Bloomberg Intelligence forecasts that I.T. industry dependence could drop by 20%-40% by 2030. B.I. estimates that hardware and electronics makers might cut their reliance on China to 20%-30% over the next decade. The Biden administration is diminishing economic connections with China in two ways: subsidies and tariffs and export controls.
Biden signed two bills this summer to boost domestic manufacturing of semiconductors, electric vehicles, batteries, and pharmaceuticals. The law prohibits corporations receiving $52.7 billion in federal support from increasing chip manufacture in China or other countries of concern for ten years.
This year, the U.S. administration tightened restrictions on transferring semiconductors to China by requiring licenses to sell chip-making equipment to facilities that create 14-nanometer or more advanced processors. U.S. industry officials are preparing for greater US-China trade hurdles and expect the Biden administration to impose new export restrictions this fall.
Expectations for a great détente between Biden and Xi at the upcoming G20 summit in Bali are modest. Wendy Cutler, a former U.S. trade negotiator and Asia Society Policy Institute vice president, remarked, “I don’t see any breakthroughs.”
Private-sector sentiment has also fallen.
U.S. firms’ optimism about China has plunged to a historic low, and China’s Covid Zero policy, power outages, and geopolitical concerns have forced more than half of surveyed companies to delay or cancel planned investments. Nearly a quarter of poll respondents claimed they’d shifted supply chain elements out of China.
It’s not a Chinese migration. China is a primary production base, while India, Vietnam, Malaysia, Thailand, and Indonesia add significant capacity. U.S. corporations invested $740 million in Vietnam last year, the biggest since 2017 and more than quadruple 2020’s total.
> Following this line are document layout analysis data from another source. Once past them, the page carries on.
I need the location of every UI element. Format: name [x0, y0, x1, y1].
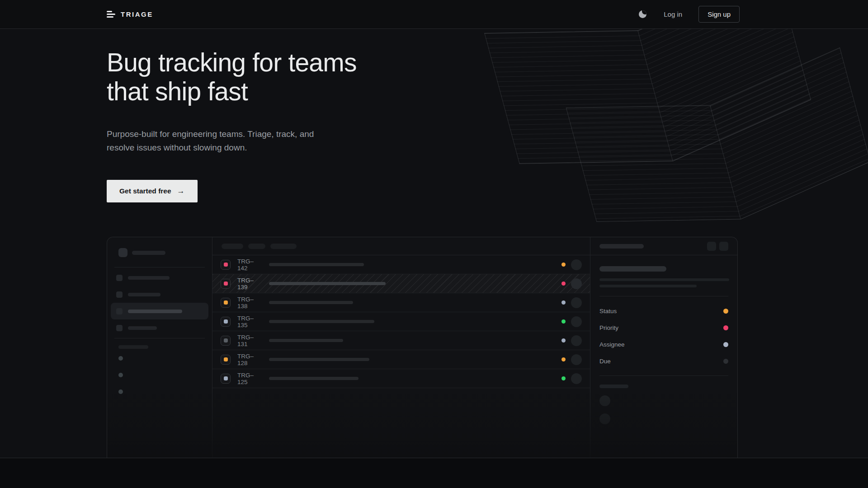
sidebar-item[interactable]	[111, 269, 208, 286]
brand-name: TRIAGE	[121, 10, 153, 18]
title-line-1: Bug tracking for teams	[107, 48, 357, 77]
detail-divider	[599, 375, 728, 376]
hero-subtitle: Purpose-built for engineering teams. Tri…	[107, 127, 333, 155]
nav-icon-placeholder	[116, 291, 123, 298]
sidebar-divider	[114, 267, 205, 267]
triage-logo-icon	[107, 11, 116, 18]
issue-row[interactable]: TRG–139	[212, 274, 590, 293]
sidebar-item[interactable]	[111, 286, 208, 303]
detail-header-placeholder	[599, 244, 644, 249]
issue-id: TRG–125	[237, 372, 264, 385]
field-label: Assignee	[599, 341, 625, 348]
field-label: Priority	[599, 324, 618, 331]
issue-row[interactable]: TRG–135	[212, 312, 590, 331]
nav-label-placeholder	[128, 276, 170, 280]
issue-type-icon	[221, 279, 231, 289]
issue-row[interactable]: TRG–131	[212, 331, 590, 350]
preview-sidebar	[107, 237, 212, 458]
issue-type-icon	[221, 336, 231, 346]
assignee-avatar	[571, 354, 582, 365]
issue-id: TRG–139	[237, 277, 264, 291]
issue-id: TRG–131	[237, 334, 264, 347]
issue-title-placeholder	[269, 301, 353, 304]
field-value-dot	[723, 325, 728, 330]
signup-button[interactable]: Sign up	[698, 6, 740, 23]
issue-type-icon	[221, 260, 231, 270]
project-dot	[118, 356, 123, 361]
detail-action-button[interactable]	[719, 242, 728, 251]
assignee-avatar	[571, 297, 582, 308]
issue-id: TRG–135	[237, 315, 264, 328]
detail-field[interactable]: Priority	[599, 319, 728, 336]
comment-avatar	[599, 413, 610, 424]
wireframe-sheet	[494, 0, 817, 200]
list-toolbar	[212, 237, 590, 255]
detail-field[interactable]: Status	[599, 303, 728, 319]
nav-label-placeholder	[128, 293, 160, 296]
filter-chip-placeholder[interactable]	[270, 244, 297, 249]
arrow-right-icon: →	[177, 187, 185, 196]
issue-id: TRG–142	[237, 258, 264, 272]
sidebar-item[interactable]	[111, 319, 208, 336]
sidebar-item-selected[interactable]	[111, 303, 208, 319]
field-value-dot	[723, 309, 728, 314]
detail-text-placeholder	[599, 278, 729, 281]
issue-title-placeholder	[269, 339, 343, 342]
login-link[interactable]: Log in	[664, 10, 682, 18]
moon-icon	[639, 10, 646, 18]
detail-fields: StatusPriorityAssigneeDue	[599, 303, 728, 370]
cta-label: Get started free	[119, 187, 171, 195]
workspace-name-placeholder	[132, 251, 165, 255]
status-dot	[561, 263, 566, 267]
get-started-button[interactable]: Get started free →	[107, 180, 198, 202]
assignee-avatar	[571, 278, 582, 289]
assignee-avatar	[571, 316, 582, 327]
title-line-2: that ship fast	[107, 77, 248, 106]
issue-type-icon	[221, 298, 231, 308]
detail-field[interactable]: Due	[599, 353, 728, 370]
filter-chip-placeholder[interactable]	[248, 244, 265, 249]
status-dot	[561, 300, 566, 305]
workspace-switcher[interactable]	[118, 248, 205, 257]
detail-body: StatusPriorityAssigneeDue	[590, 255, 737, 424]
issue-detail-pane: StatusPriorityAssigneeDue	[590, 237, 737, 458]
field-value-dot	[723, 342, 728, 347]
issue-row[interactable]: TRG–142	[212, 255, 590, 274]
nav-icon-placeholder	[116, 325, 123, 331]
sidebar-nav	[111, 269, 208, 336]
issue-type-icon	[221, 355, 231, 365]
nav-label-placeholder	[128, 326, 157, 330]
app-preview-window: TRG–142TRG–139TRG–138TRG–135TRG–131TRG–1…	[107, 237, 738, 458]
nav-label-placeholder	[128, 310, 182, 313]
wireframe-sheet	[575, 69, 868, 256]
field-label: Due	[599, 358, 611, 365]
status-dot	[561, 376, 566, 380]
activity-label-placeholder	[599, 385, 628, 388]
issue-row[interactable]: TRG–138	[212, 293, 590, 312]
field-label: Status	[599, 308, 617, 314]
field-value-dot	[723, 359, 728, 364]
status-dot	[561, 338, 566, 343]
filter-chip-placeholder[interactable]	[222, 244, 243, 249]
issue-type-icon	[221, 317, 231, 327]
theme-toggle[interactable]	[637, 9, 647, 19]
assignee-avatar	[571, 373, 582, 384]
detail-action-button[interactable]	[707, 242, 716, 251]
sidebar-divider	[114, 338, 205, 338]
detail-title-placeholder	[599, 266, 666, 272]
nav-actions: Log in Sign up	[637, 6, 740, 23]
assignee-avatar	[571, 259, 582, 270]
nav-icon-placeholder	[116, 275, 123, 281]
detail-divider	[599, 296, 728, 296]
issue-title-placeholder	[269, 377, 359, 380]
detail-header	[590, 237, 737, 255]
status-dot	[561, 357, 566, 361]
page-title: Bug tracking for teams that ship fast	[107, 48, 357, 106]
brand[interactable]: TRIAGE	[107, 10, 153, 18]
issue-row[interactable]: TRG–125	[212, 369, 590, 388]
issue-row[interactable]: TRG–128	[212, 350, 590, 369]
detail-field[interactable]: Assignee	[599, 336, 728, 353]
top-nav: TRIAGE Log in Sign up	[0, 0, 868, 29]
issue-id: TRG–138	[237, 296, 264, 310]
section-label-placeholder	[118, 345, 148, 349]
Taiwan is a crucial but vulnerable U.S. supply chain component. Taiwan manufactures more than 90% of the world’s most advanced semiconductors for military and corporate computing. TSMC supplies Apple, MediaTek, and Qualcomm, which dominate 85% of the worldwide handset chip industry. According to Bloomberg Intelligence, Taiwan will remain an important semiconductor manufacturing base for the next five years. China’s growing market highlights U.S. suppliers’ opportunity cost. Bloomberg research shows that 19 of the world’s 20 fastest-growing chip companies are in China.